-
Notifications
You must be signed in to change notification settings - Fork 983
Description
Thanks for such great work !
Currently I'm trying to use DeepEP for multi-node MoE model deployment, though I have read through related issues and docs, there are still several confusions that require official confirmations, to make sure I do not misunderstand.
- How to validate the DeepEP environment
For now, i am using the official testcases (intra / inter / low latency). And I suppose that if all those tests succeed, DeepEP env should be good to go, is such assumption right ?
- About NVSHMEM
According to NVSHMEM install guide, it involves two stages 1. install NVSHMEM binary, 2. Enable NVSHMEM IBGDA support. And for IBGDA suppport step, we choose either 2.1 Configure NVIDIA driver or 2.2 Install GDRCopy and load the gdrdrv kernel module.
- Is the second step
Enable NVSHMEM IBGDA supporta necessary steps for multi-node deployment?

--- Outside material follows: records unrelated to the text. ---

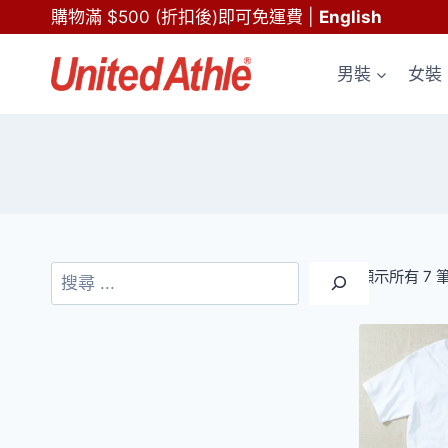
Skip
購物滿 $500 (折扣後)即可免運費
|
English
to
content
男裝
女裝
搜
顯示所有 7 
尋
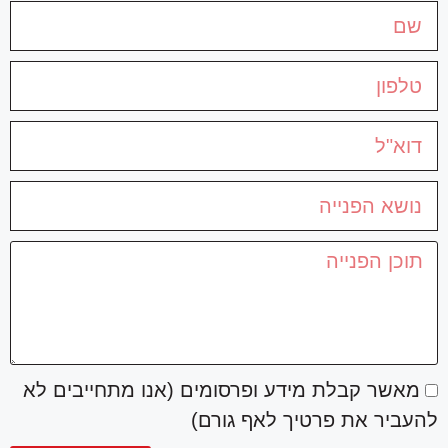
מאשר קבלת מידע ופרסומים (אנו מתחייבים לא
להעביר את פרטיך לאף גורם)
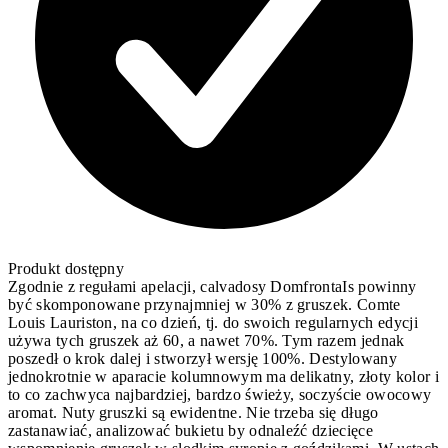
Produkt dostępny
Zgodnie z regułami apelacji, calvadosy DomfrontaIs powinny
być skomponowane przynajmniej w 30% z gruszek. Comte
Louis Lauriston, na co dzień, tj. do swoich regularnych edycji
używa tych gruszek aż 60, a nawet 70%. Tym razem jednak
poszedł o krok dalej i stworzył wersję 100%. Destylowany
jednokrotnie w aparacie kolumnowym ma delikatny, złoty kolor i
to co zachwyca najbardziej, bardzo świeży, soczyście owocowy
aromat. Nuty gruszki są ewidentne. Nie trzeba się długo
zastanawiać, analizować bukietu by odnaleźć dziecięce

For 2.1 Configure NVIDIA driver, we need to modify driver config and reboot on host machine. But if we choose 2.2 Install GDRCopy and load the gdrdrv kernel module approach.
-
Do we still need to reboot the host machine?
-
Can we wrap all NVSHMEM / GDRCopy related things into a docker image, without having to perform anything special on the host machine?
-
How can I verify IBGDA support setups? Use the official testcases (intra / inter / low latency) ?
Thanks in advance, any help would be appreciated.